Per il 5,9% degli italiani (circa 3 milioni) il Covid-19 non esiste, per il 10,9% il vaccino è inutile. E poi: il 5,8% è convinto che la terra sia piatta, per il 10% l’uomo non è mai sbarcato sulla luna, per il 19,9% il 5G è uno strumento sofisticato per controllare le persone. Perché sta succedendo? È la spia di qualcosa di più profondo. È un sonno fatuo della ragione, una fuga fatale nel pensiero magico, stregonesco, sciamanico, che pretende di decifrare il senso occulto della realtà. Ma ha radici socio-economiche profonde, seguendo una parabola che va dal rancore al sovranismo psichico, e che ora evolve diventando il gran rifiuto del discorso razionale, cioè degli strumenti con cui in passato abbiamo costruito il progresso e il nostro benessere: la scienza, la medicina, i farmaci, le innovazioni tecnologiche.
Circolo vizioso
Ciò dipende dal fatto che siamo entrati nel ciclo dei rendimenti decrescenti degli investimenti sociali. Questo determina un circolo vizioso: bassa crescita economica, quindi ridotti ritorni in termini di gettito fiscale, conseguentemente l’innesco della spirale del debito pubblico, una diffusa insoddisfazione sociale e la ricusazione del paradigma razionale. La fuga nell’irrazionale è l’esito di aspettative soggettive insoddisfatte, pur essendo legittime in quanto alimentate dalle stesse promesse razionali.

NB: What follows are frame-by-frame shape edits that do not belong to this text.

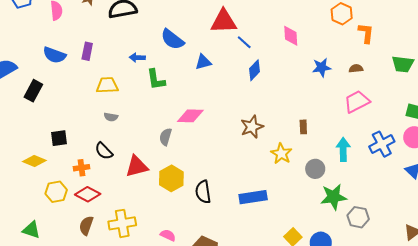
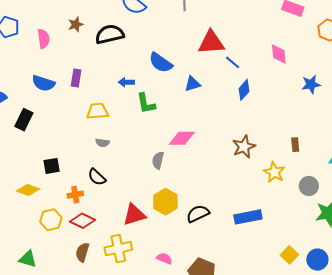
red triangle: (137, 166) -> (134, 215), moved
black semicircle: (203, 192) -> (198, 214), turned 75

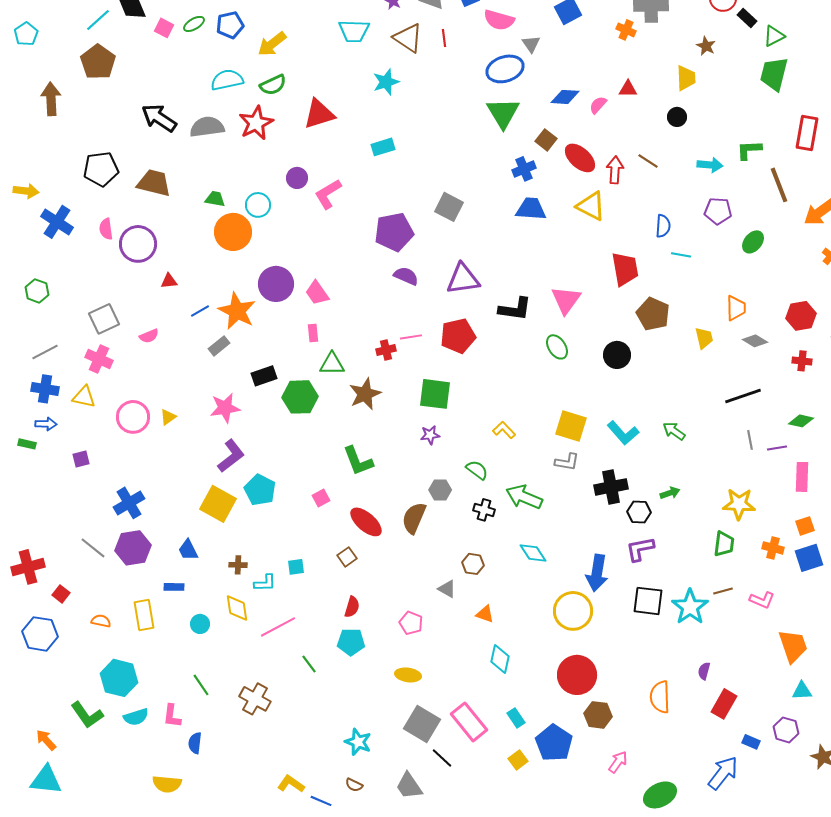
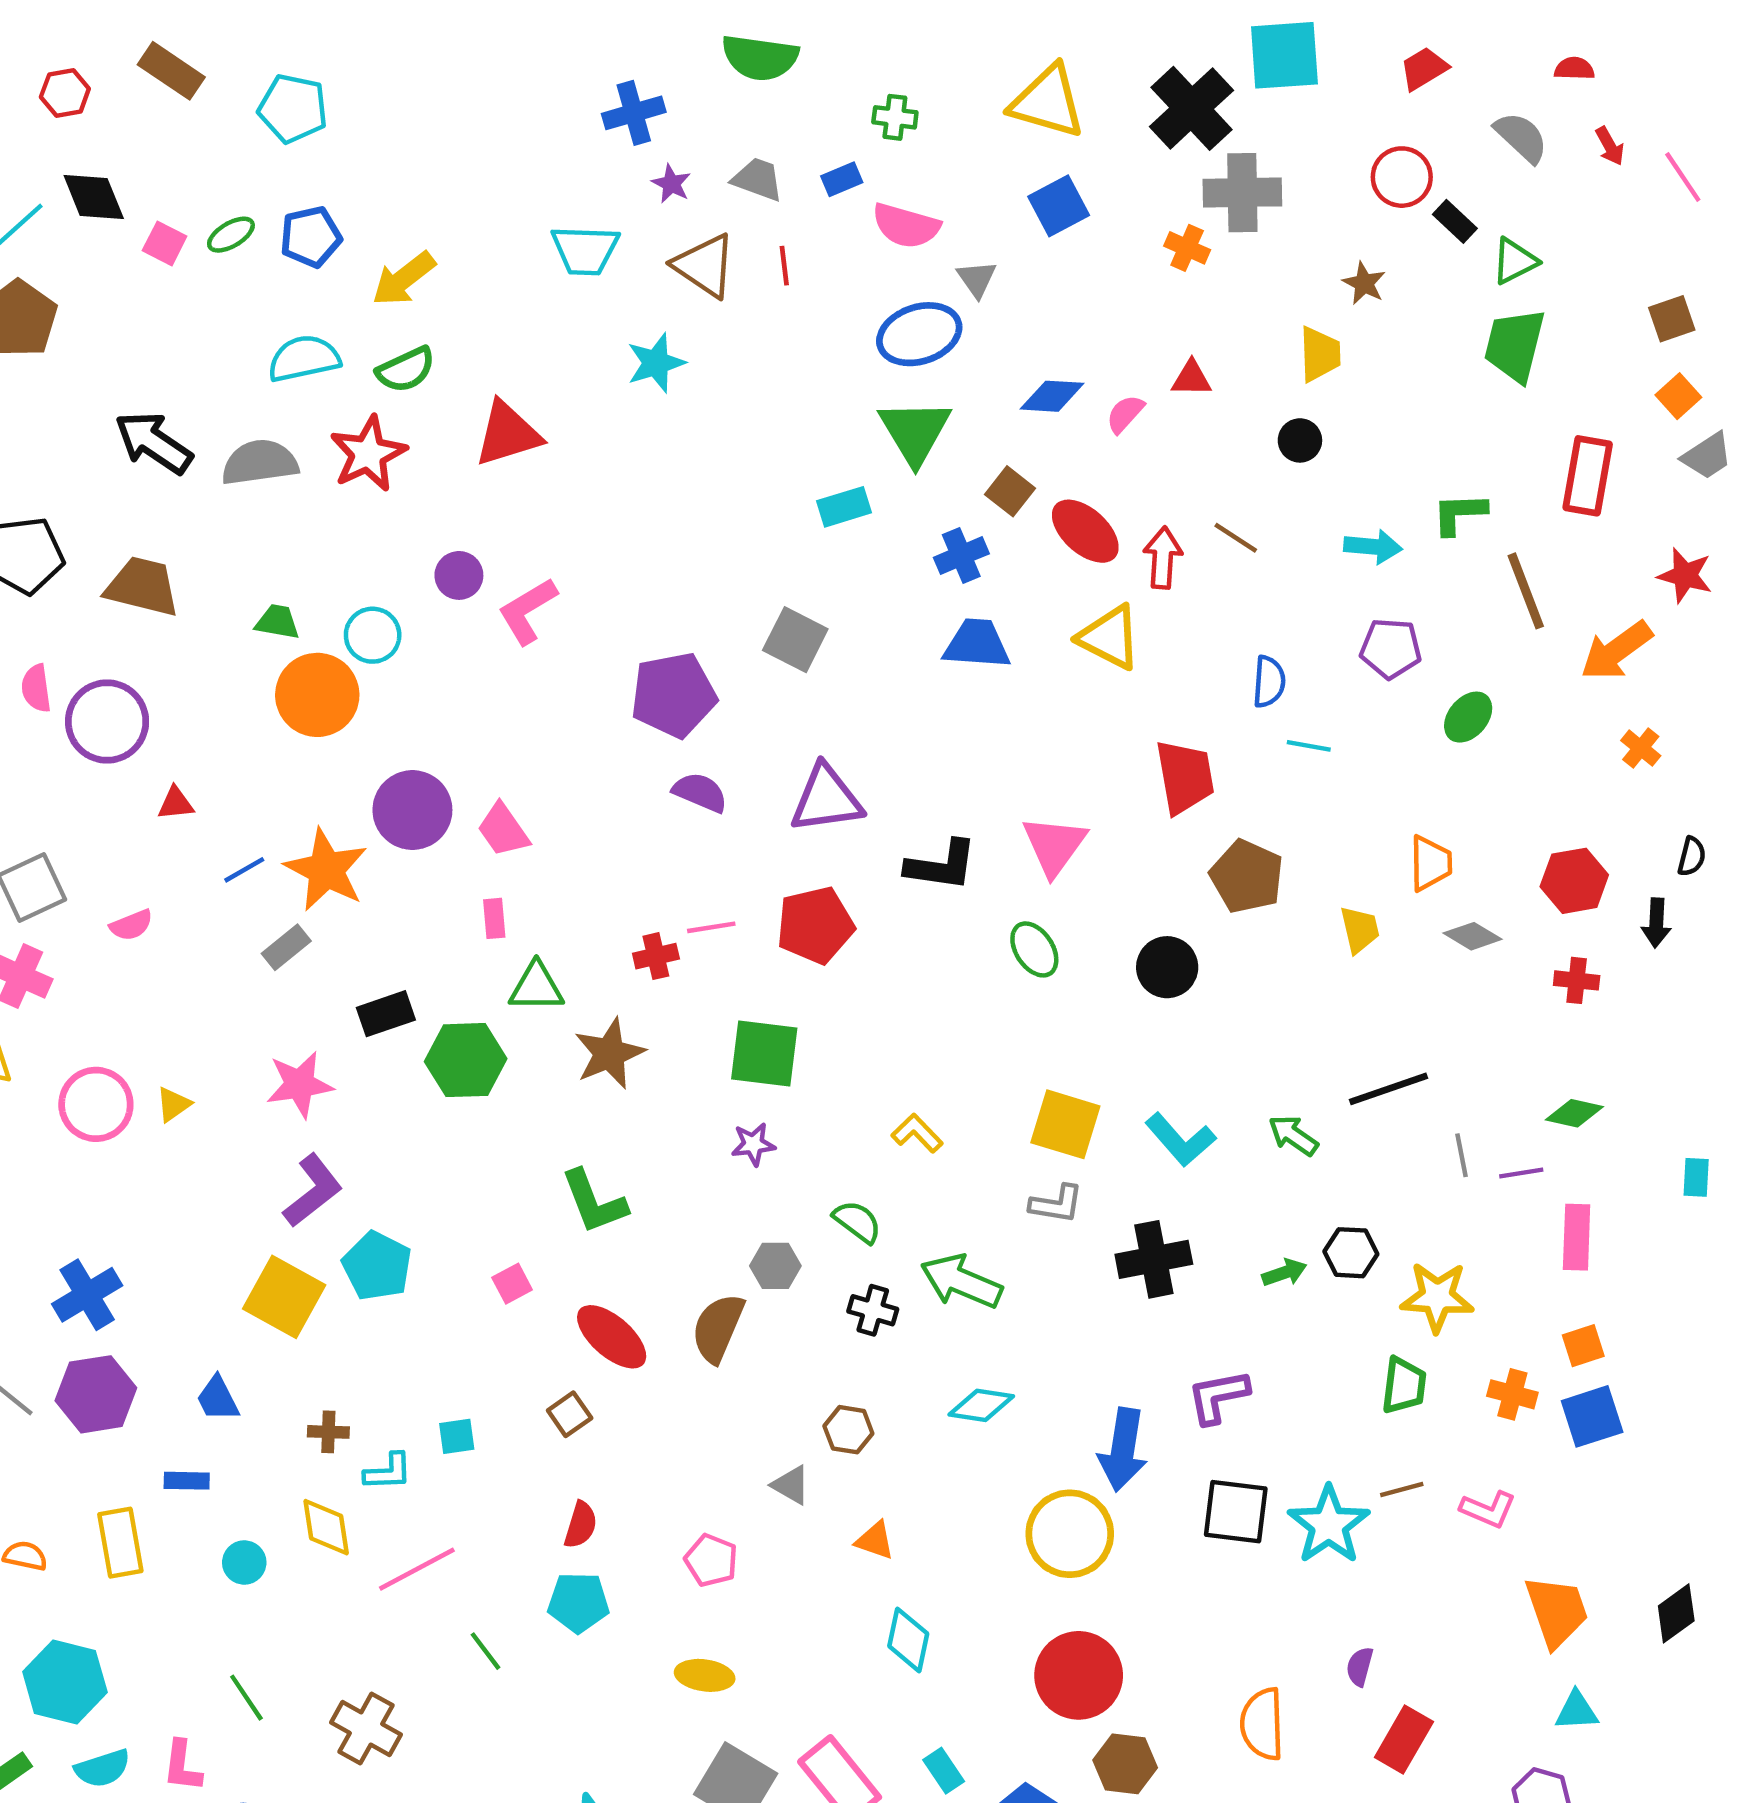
cyan rectangle: (383, 147) -> (844, 507), moved
black line: (743, 396) -> (1388, 1089), moved
black hexagon: (639, 512) -> (1351, 1253), moved
cyan diamond: (533, 553) -> (981, 1405), turned -48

Per il 51,2% degli italiani, malgrado il robusto rimbalzo del Pil di quest’anno, non torneremo più alla crescita economica e al benessere del passato. Solo il 15,2% degli italiani ritiene che dopo la pandemia la propria situazione economica sarà migliore. Per la maggioranza (il 56,4%) resterà uguale e per un consistente 28,4% peggiorerà.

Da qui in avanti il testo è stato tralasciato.